Did the film change in focus from your initial concept to its eventual execution?
It's true that I did know exactly where I was going. What changed the direction of the film is that it took a long time to make—one year and a half. By doing it little by little, building it, my point of view changed. I wasn't shy at the beginning. I made it straightforward, more like a curriculum vitae in a way. Then I thought I should involve myself more—not too much in terms of saying things that people didn't normally know—but, being much more—how can I say?—part of the process, which came by chance all the time in the way I picked scenes from my films out of their context. I found images I had not found before. By just finding these images little by little, they would give me ideas.
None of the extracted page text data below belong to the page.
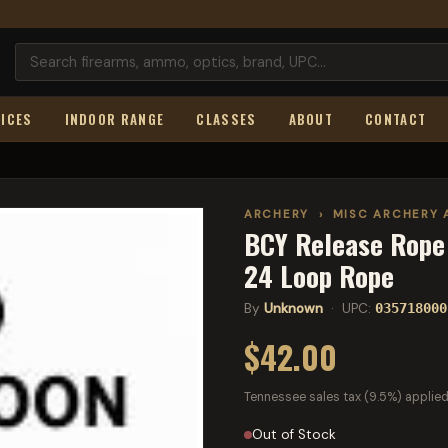
ICES
INDOOR RANGE
CLASSES
ABOUT
CONTACT
ARCHERY
›
MISC ARCHERY 
BCY Release Rope 
24 Loop Rope
By
Unknown
· UPC:
035718000
$42.00
Tennessee sales tax (9.5%) applied
Out of Stock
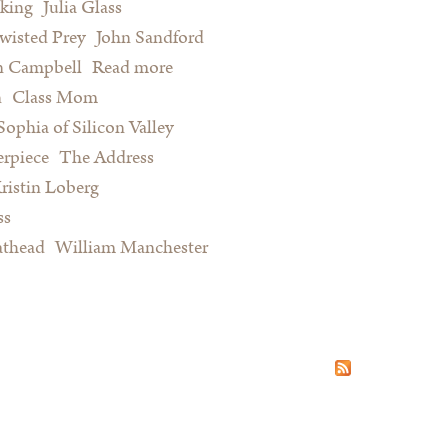
king
Julia Glass
wisted Prey
John Sandford
n Campbell
Read more
about Summer Reading for Serious
n
Class Mom
Procrastinators and Other Happy
Sophia of Silicon Valley
People
rpiece
The Address
ristin Loberg
ss
athead
William Manchester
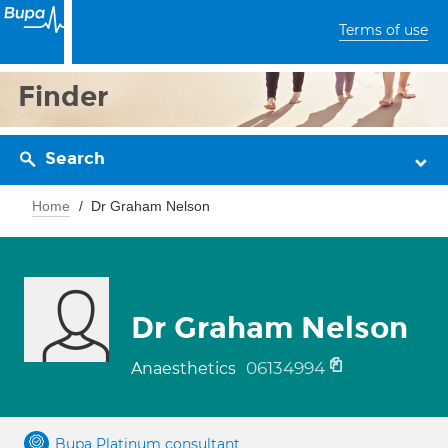
Terms of use
Finder
Search
Home
Dr Graham Nelson
Dr Graham Nelson
06134994
Anaesthetics
Bupa Platinum consultant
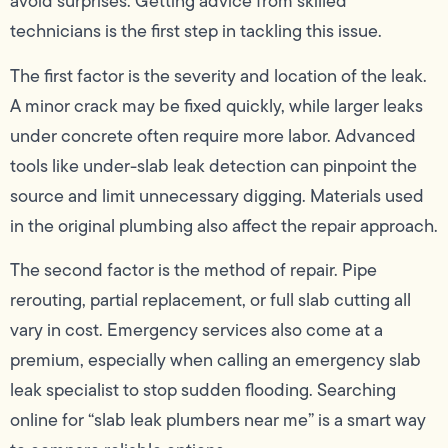
avoid surprises. Getting advice from skilled
technicians is the first step in tackling this issue.
The first factor is the severity and location of the leak.
A minor crack may be fixed quickly, while larger leaks
under concrete often require more labor. Advanced
tools like under-slab leak detection can pinpoint the
source and limit unnecessary digging. Materials used
in the original plumbing also affect the repair approach.
The second factor is the method of repair. Pipe
rerouting, partial replacement, or full slab cutting all
vary in cost. Emergency services also come at a
premium, especially when calling an emergency slab
leak specialist to stop sudden flooding. Searching
online for “slab leak plumbers near me” is a smart way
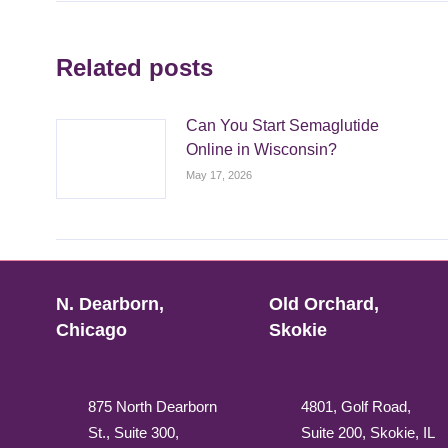
Related posts
Can You Start Semaglutide
Online in Wisconsin?
May 17, 2026
N. Dearborn,
Old Orchard,
Chicago
Skokie
875 North Dearborn
4801, Golf Road,
St., Suite 300,
Suite 200, Skokie, IL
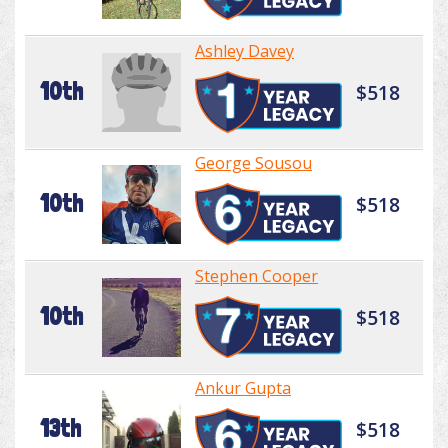
Ashley Davey
10th
$518
George Sousou
10th
$518
Stephen Cooper
10th
$518
Ankur Gupta
13th
$518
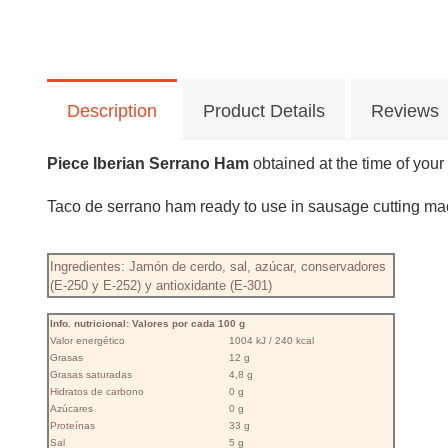
Description
Product Details
Reviews
Piece Iberian Serrano Ham
obtained at the time of your
Taco de serrano ham ready to use in sausage cutting mac
Ingredientes: Jamón de cerdo, sal, azúcar, conservadores
(E-250 y E-252) y antioxidante (E-301)
Info. nutricional: Valores por cada 100 g
Valor energético
1004 kJ / 240 kcal
Grasas
12 g
Grasas saturadas
4,8 g
Hidratos de carbono
0 g
Azúcares
0 g
Proteínas
33 g
Sal
5 g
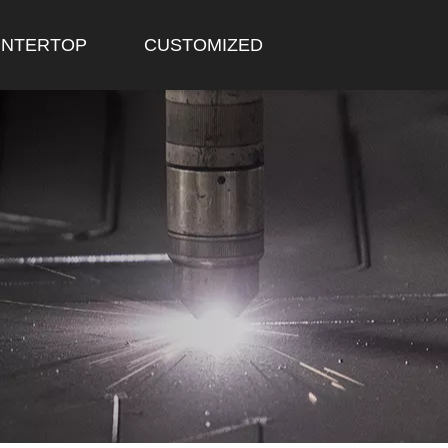
NTERTOP
CUSTOMIZED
Another thing that happened totally by chance was that—when I was invited to Los Angeles—in my room there was a man who was there to give me acupuncture or something and he kept staring at me so I thought, "I have to take him on the beach." Everything got built little by little and by chance, by opportunity, by things that I found, or people I met. I had to do it that way because I tried to make it become my life by making it. I would say I remembered why I live. I lived by remembering all these months. Along the way I had a wonderful crew of young people who were so enthusiastic about the film that it gave me patience, because the film was technically difficult. We had images of Super8 and 16mm films and digital material, we shot in HD and other sequences were not in HD, there was this mix of techniques which was difficult to put together while I tried to keep my daydreaming through which I could free associate. In France we have a game where we make a chain of vague inspirations, sometimes memories.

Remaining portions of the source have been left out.